Seismic surveys use sound waves bounced off subsurface rock to create images of geological structures that might trap oil or gas. The data guides where companies choose to drill, helping them avoid dry holes in an environment where each well can cost tens of millions.
The next stage is interpretation. The company is preparing to evaluate the acreage’s hydrocarbon potential, the analytical step that decides whether and where to drill an exploration well.
Exxon is not alone on the block. The American energy firm Oxy has farmed in as a partner, sharing the cost and risk of a frontier search that could take years to bear fruit.
A farm-in is an arrangement where one company acquires a stake in an exploration licence by agreeing to pay part of the work costs. It spreads financial exposure and brings additional technical expertise to high-risk ventures.
The government has been eager to smooth the path. The energy minister praised the pace of work and said Trinidad had been described as a gold standard for how it negotiates and implements such deals.
What it means for the region
The training money is a small piece of a bigger regional pattern. Across the Guyana-Suriname basin and now Trinidad, oil majors increasingly pair their drilling with pledges to build local skills.
For a foreign investor, the signal is what counts.
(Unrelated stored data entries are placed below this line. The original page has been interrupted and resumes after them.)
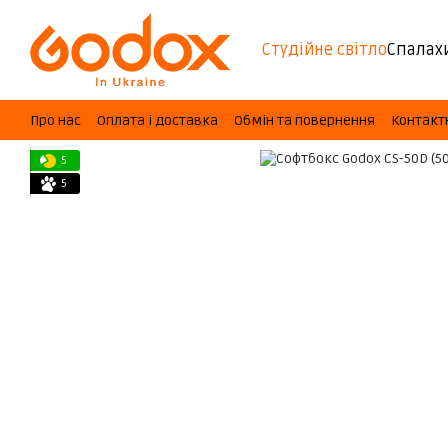
Перейти до основного контенту
Студійне світло
Спалах
Про нас
Оплата і доставка
Обмін та повернення
Контакт
5
5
A major committing money and people to a frontier block, however early, is a bet that the acreage is worth the wait.
For Trinidadians, the promise is more concrete. If the deepwater delivers, the scholarships and training funded now are meant to ensure locals can staff the industry it creates.
Whether the seismic data will justify a well remains an open question. So does the timeline: will Exxon and Oxy move to drilling within months, or will evaluation stretch into next year and beyond?
Frequently Asked Questions
What is Block TTUD-1?
Block TTUD-1 is an ultra-deepwater exploration area off Trinidad and Tobago. ExxonMobil signed a production-sharing contract for it in 2025 and, with partner Oxy, is now running seismic surveys to assess its oil and gas potential.
Why is Trinidad deepwater exploration important?
Trinidad’s established oil and gas fields are in natural decline, threatening the gas supply that feeds its petrochemical and export sectors. Deepwater exploration is the country’s main hope for large new discoveries to sustain that industry.
What did ExxonMobil spend the 935,000 dollars on?
The company allocated 935,000 dollars to training, research and development, and scholarship programmes for Trinidadian nationals during its first contract year on Block TTUD-1, part of the local-content commitments tied to its exploration licence.